Буратино появляется один-два раза в день, в заранее назначенное время, иногда совершенно неожиданно, когда возникает особо напряженная ситуация. Его появление восстанавливает атмосферу взаимоуважения, разряжает обстановку возникновения конфликтов.

К приходу Буратино ты готовишься, как к празднику. Он может сесть тебе на плечо, на голову, ущипнуть за щеку, подать ложку. Он несет тебе конфету, печенье, он говорит с тобой обо всем, что тебя интересует. Рассказывает сказки, учит стихам, приучает тебя к вежливости, требует быть сдержанным. Он всегда знает о твоих каждодневных поступках, радуется твоим добрым делам, огорчается твоим дерзостям. Полон надежд, что ты умный и хороший. Буратино может убаюкивать тебя, и хотя колыбельная в его исполнении звучит не так уж мелодично, ты все же засыпаешь.

Я готов поклясться, я уверен, что ни один воспитатель не смог бы так сильно повлиять на нравственно-этическое и умственное развитие моего Пааты, как его общение с Буратино, продолжавшееся всего восемь-десять месяцев.

По-моему плану Буратино должен был насовсем попрощаться с тобой и уехать далеко-далеко, как только мы обнаружили бы, что его влияние на тебя начинает слабеть. Но произошла досадная ошибка.

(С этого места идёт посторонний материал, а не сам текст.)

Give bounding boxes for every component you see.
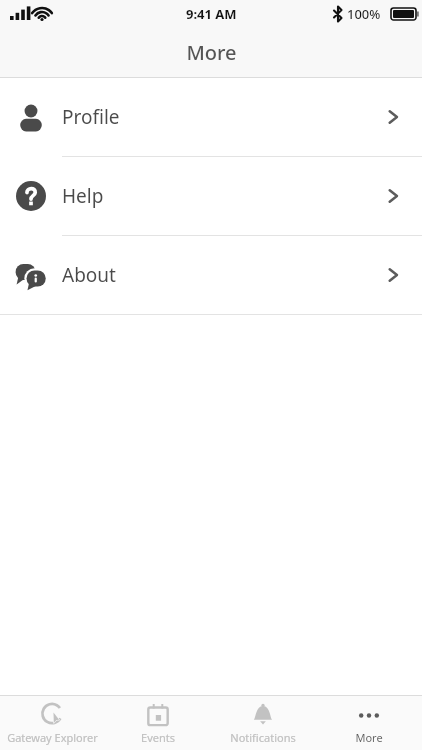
- staticText: Profile: [62, 104, 120, 130]
- staticText: Events: [141, 730, 175, 745]
- button[interactable]: Notifications: [210, 696, 316, 750]
- staticText: More: [355, 730, 383, 745]
- other: Gateway Explorer: [41, 703, 65, 727]
- other: Events: [147, 704, 169, 726]
- staticText: 100%: [347, 5, 381, 23]
- button[interactable]: Help: [0, 157, 422, 235]
- staticText: More: [186, 39, 237, 66]
- button[interactable]: Gateway Explorer: [0, 696, 105, 750]
- button[interactable]: Events: [105, 696, 210, 750]
- button[interactable]: About: [0, 236, 422, 314]
- staticText: 9:41 AM: [186, 5, 237, 23]
- staticText: Help: [62, 183, 104, 209]
- button[interactable]: More: [316, 696, 422, 750]
- other: Notifications: [251, 703, 275, 727]
- staticText: About: [62, 262, 116, 288]
- other: More: [356, 702, 382, 728]
- staticText: Notifications: [230, 730, 296, 745]
- staticText: Gateway Explorer: [7, 730, 98, 745]
- button[interactable]: Profile: [0, 78, 422, 156]
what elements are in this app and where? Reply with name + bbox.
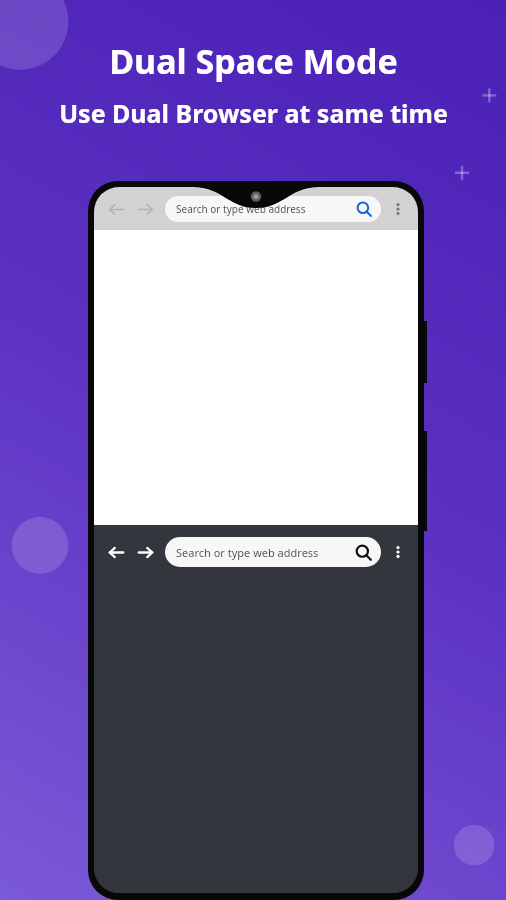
- button[interactable]: Forward: [132, 196, 158, 222]
- staticText: Search or type web address: [176, 545, 355, 560]
- button[interactable]: More options: [387, 198, 409, 220]
- button[interactable]: [94, 579, 418, 893]
- staticText: Dual Space Mode: [109, 38, 398, 84]
- button[interactable]: Back: [103, 196, 129, 222]
- staticText: Use Dual Browser at same time: [59, 96, 448, 130]
- button[interactable]: Back: [88, 181, 424, 900]
- button[interactable]: Search or type web address: [165, 537, 381, 567]
- button[interactable]: Forward: [132, 539, 158, 565]
- staticText: Search or type web address: [176, 202, 356, 216]
- button[interactable]: More options: [387, 541, 409, 563]
- button[interactable]: Search or type web address: [165, 196, 381, 222]
- button[interactable]: Back: [103, 539, 129, 565]
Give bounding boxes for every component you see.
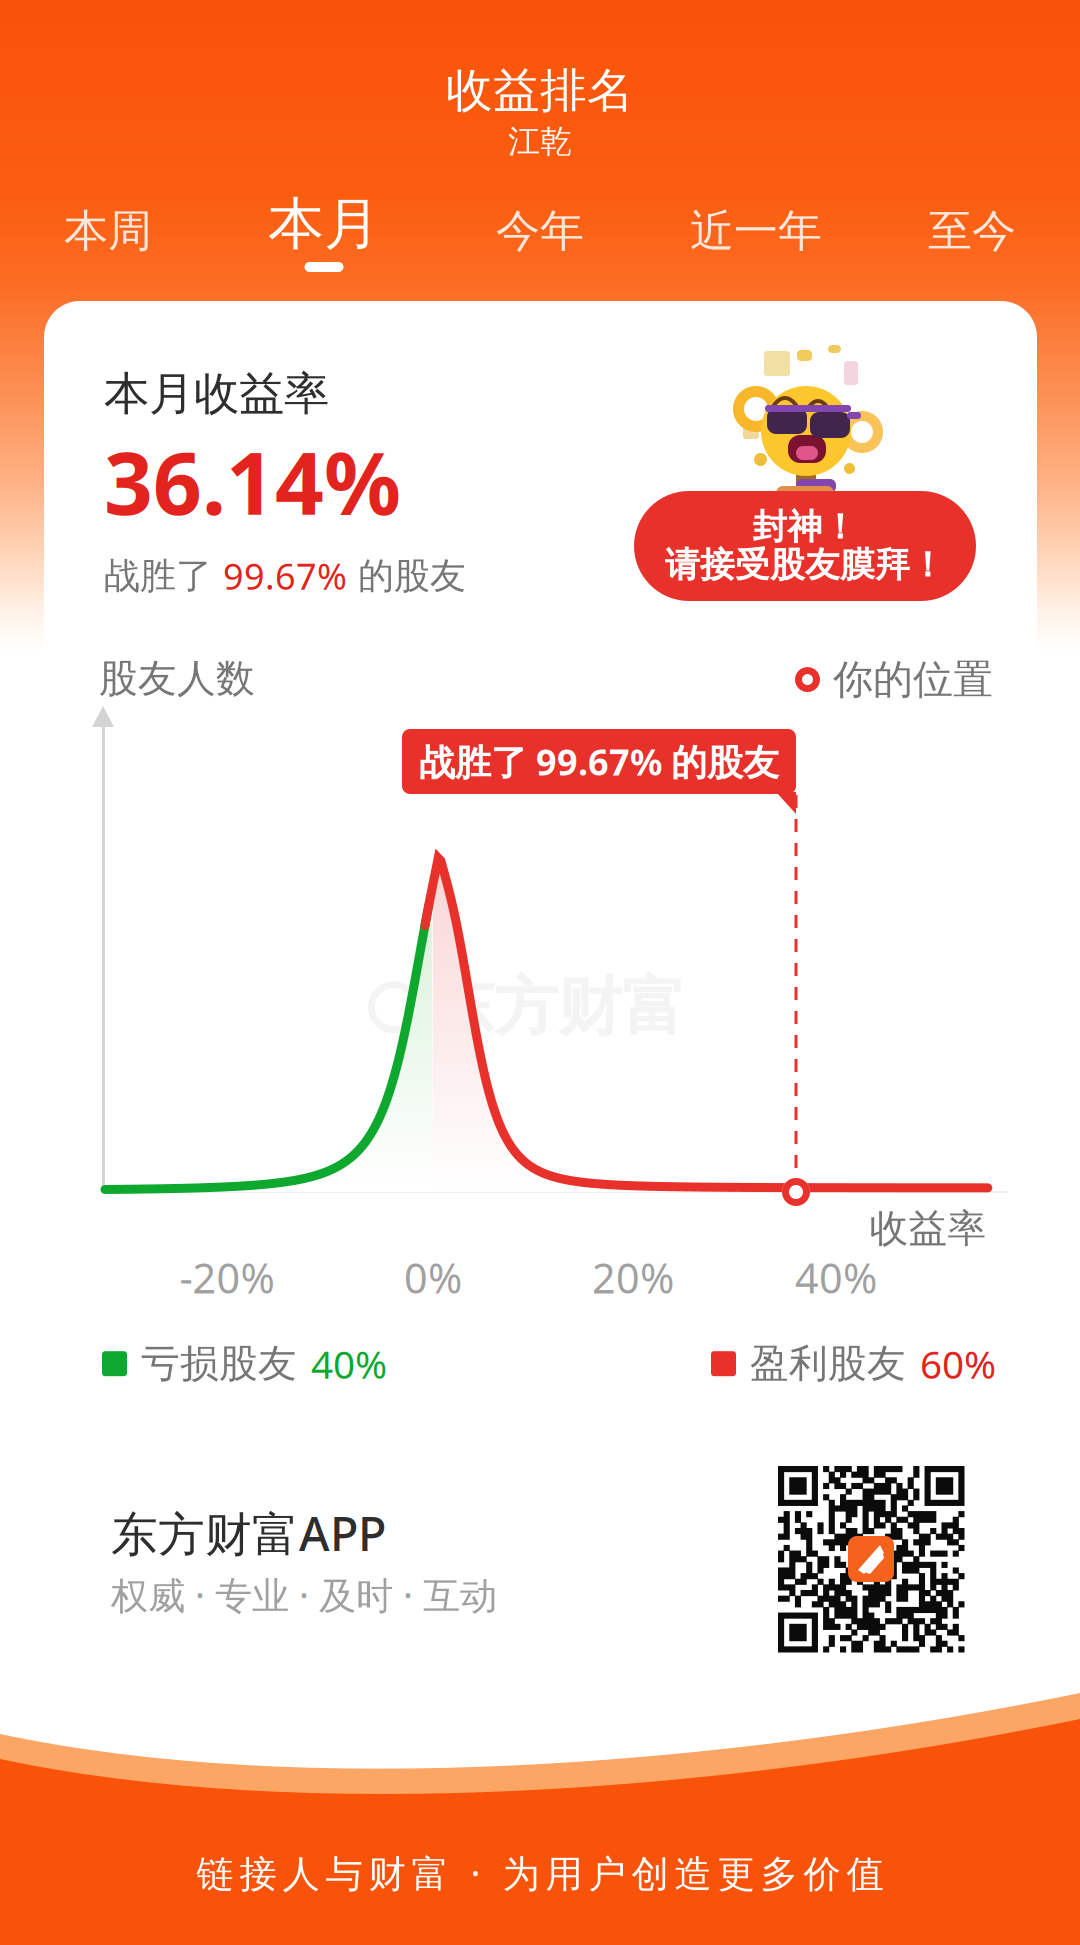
staticText: 链接人与财富 · 为用户创造更多价值 [196,1848,884,1898]
staticText: 60% [920,1338,996,1389]
staticText: 本月 [268,190,380,258]
staticText: 东方财富APP [111,1502,386,1564]
staticText: 的股友 [347,554,466,598]
staticText: 收益排名 [446,62,634,119]
staticText: -20% [180,1250,274,1305]
staticText: 战胜了 99.67% 的股友 [419,738,779,785]
staticText: 今年 [496,204,584,258]
staticText: 盈利股友 [750,1340,906,1387]
button[interactable]: 本月 [216,194,432,284]
staticText: 0% [404,1250,462,1305]
staticText: 至今 [928,204,1016,258]
staticText: 本周 [64,204,152,258]
staticText: 股友人数 [99,655,255,702]
staticText: 收益率 [870,1205,986,1252]
staticText: 36.14% [104,425,401,538]
staticText: 近一年 [690,204,822,258]
staticText: 20% [592,1250,674,1305]
staticText: 99.67% [223,552,347,600]
staticText: 你的位置 [833,655,993,704]
staticText: 亏损股友 [141,1340,297,1387]
button[interactable]: 今年 [432,194,648,284]
staticText: 东方财富 [430,968,686,1047]
staticText: 权威 · 专业 · 及时 · 互动 [111,1570,497,1620]
button[interactable]: 至今 [864,194,1080,284]
staticText: 江乾 [508,122,572,161]
button[interactable]: 近一年 [648,194,864,284]
staticText: 40% [311,1338,387,1389]
staticText: 40% [795,1250,877,1305]
staticText: 本月收益率 [104,366,329,422]
staticText: 战胜了 [104,554,223,598]
staticText: 封神！ [752,506,858,548]
staticText: 请接受股友膜拜！ [665,544,945,586]
button[interactable]: 本周 [0,194,216,284]
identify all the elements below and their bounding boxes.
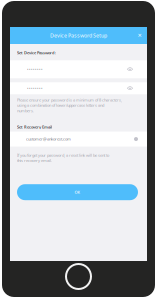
- button[interactable]: OK: [17, 184, 138, 200]
- button[interactable]: Close: [132, 27, 147, 44]
- button[interactable]: Password field: [10, 60, 147, 78]
- staticText: ••••••••: [27, 86, 43, 91]
- staticText: customer@ankorest.com: [26, 136, 71, 142]
- button[interactable]: Password field: [10, 82, 147, 94]
- staticText: Set Device Password:: [17, 50, 56, 55]
- staticText: Set Recovery Email: [17, 124, 52, 130]
- button[interactable]: Recovery email field: [10, 132, 147, 147]
- staticText: ✕: [138, 32, 142, 39]
- staticText: Device Password Setup: [50, 32, 107, 39]
- staticText: OK: [74, 190, 80, 195]
- staticText: If you forget your password, a reset lin…: [17, 153, 109, 163]
- staticText: ••••••••: [27, 67, 43, 72]
- staticText: Please ensure your password is a minimum…: [17, 97, 122, 113]
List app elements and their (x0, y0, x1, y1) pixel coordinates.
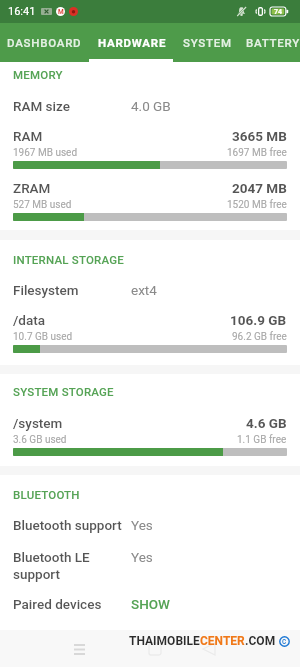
button[interactable]: Bluetooth LE support (0, 549, 300, 583)
staticText: 527 MB used (13, 199, 227, 211)
staticText: 1697 MB free (227, 147, 287, 159)
button[interactable]: SYSTEM (175, 23, 239, 62)
staticText: /system (13, 415, 246, 431)
staticText: 3.6 GB used (13, 434, 237, 446)
staticText: 1967 MB used (13, 147, 227, 159)
button[interactable]: DASHBOARD (1, 23, 88, 62)
button[interactable]: BATTERY (242, 23, 300, 62)
staticText: 96.2 GB free (232, 331, 287, 343)
button[interactable]: Recents (62, 632, 96, 666)
staticText: 3665 MB (232, 128, 287, 144)
staticText: .COM (245, 634, 276, 648)
staticText: 4.0 GB (131, 98, 171, 114)
button[interactable]: Home (141, 635, 169, 663)
staticText: /data (13, 312, 230, 328)
button[interactable]: Paired devices (0, 596, 300, 612)
staticText: 1520 MB free (227, 199, 287, 211)
button[interactable]: HARDWARE (88, 23, 176, 62)
staticText: THAIMOBILE (129, 634, 200, 648)
staticText: HARDWARE (98, 36, 167, 49)
staticText: 1.1 GB free (237, 434, 287, 446)
staticText: BLUETOOTH (13, 488, 80, 501)
staticText: MEMORY (13, 68, 63, 81)
staticText: SYSTEM STORAGE (13, 385, 114, 398)
staticText: SHOW (131, 596, 170, 612)
button[interactable]: /data (0, 312, 300, 353)
staticText: M (58, 8, 64, 16)
button[interactable]: Bluetooth support (0, 517, 300, 533)
button[interactable]: /system (0, 415, 300, 456)
staticText: 10.7 GB used (13, 331, 232, 343)
staticText: Yes (131, 517, 153, 533)
staticText: Paired devices (13, 596, 123, 612)
staticText: 106.9 GB (230, 312, 287, 328)
staticText: Bluetooth LE support (13, 549, 123, 583)
staticText: RAM size (13, 98, 123, 114)
staticText: SYSTEM (183, 36, 232, 49)
staticText: Bluetooth support (13, 517, 123, 533)
staticText: DASHBOARD (7, 36, 82, 49)
button[interactable]: ZRAM (0, 180, 300, 221)
button[interactable]: Filesystem (0, 282, 300, 298)
staticText: 4.6 GB (246, 415, 287, 431)
staticText: Filesystem (13, 282, 123, 298)
staticText: Yes (131, 549, 153, 565)
staticText: CENTER (200, 634, 245, 648)
staticText: C (282, 638, 287, 646)
staticText: ext4 (131, 282, 157, 298)
button[interactable]: Back (195, 635, 223, 663)
staticText: RAM (13, 128, 232, 144)
staticText: INTERNAL STORAGE (13, 253, 124, 266)
staticText: ZRAM (13, 180, 232, 196)
button[interactable]: RAM (0, 128, 300, 169)
button[interactable]: RAM size (0, 98, 300, 114)
staticText: 74 (274, 8, 283, 16)
staticText: BATTERY (246, 36, 300, 49)
staticText: 16:41 (8, 5, 36, 18)
staticText: 2047 MB (232, 180, 287, 196)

Вернувшись однажды с работы домой, мы с мамой застали тебя сидящим на диване и льющим горькие слезы. Перед тобой лежал неподвижный Буратино. Ты его нашел в самом потайном уголке шкафа, куда мы прятали его от тебя, надеясь, что ты никогда не проникнешь туда. Однако ты залез в шкаф, перерыл все и вдруг наткнулся на Буратино.

— Буратино! — закричал ты радостно. Ты думал, что, увидев тебя, Буратино сразу подскочит, запоет своим тонким голоском, залезет тебе на плечо, начнет шептать сказку.

— Буратино, встань… Буратино, ты спишь? — Ты горько заплакал: — Буратино не хочет со мной разговаривать. Буратино не хочет проснуться!..

Мы, конечно, могли мигом воскресить Буратино. Но было ясно: он уже никогда не смог бы стать твоим воспитателем. Ты начал бы сдирать его с руки, и он, этот человечек, создавший тебе особый, сказочный мир, превратился бы в жалкую игрушку. Поэтому мы уложили его в коробку и сказали тебе:

— Да, Буратино больше не проснется!.. Хотя это не совсем правда. Буратино проснулся для тебя уже на всю жизнь, когда тебе принесли в подарок книгу о Буратино.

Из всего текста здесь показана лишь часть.